• TASK TO COMPLETE:
Reproduce the full listing below unchanged, apart from the pictures.

--- DATA SUPPLIED Enclosed Below ---

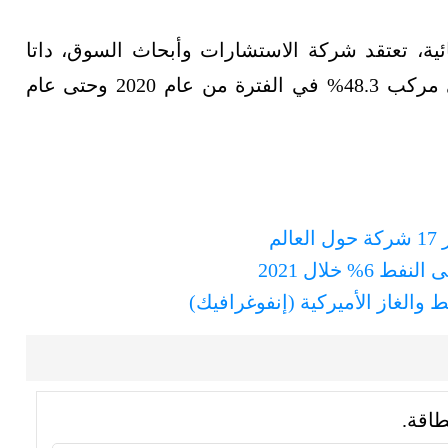
ة، تعتقد شركة الاستشارات وأبحاث السوق، داتا
بريدج ماكرت ريسرش، أنه سينمو بمعدل سنوي مركب 48.3% في الفترة من عام 2020 وحتى عام
 خلال 2021
والغاز الأميركية (إنفوغرافيك)
طاقة.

--- End of Enclosed DATA SUPPLIED ---

• YOUR SOLUTION:
ة، تعتقد شركة الاستشارات وأبحاث السوق، داتا
بريدج ماكرت ريسرش، أنه سينمو بمعدل سنوي مركب 48.3% في الفترة من عام 2020 وحتى عام
 خلال 2021
والغاز الأميركية (إنفوغرافيك)
طاقة.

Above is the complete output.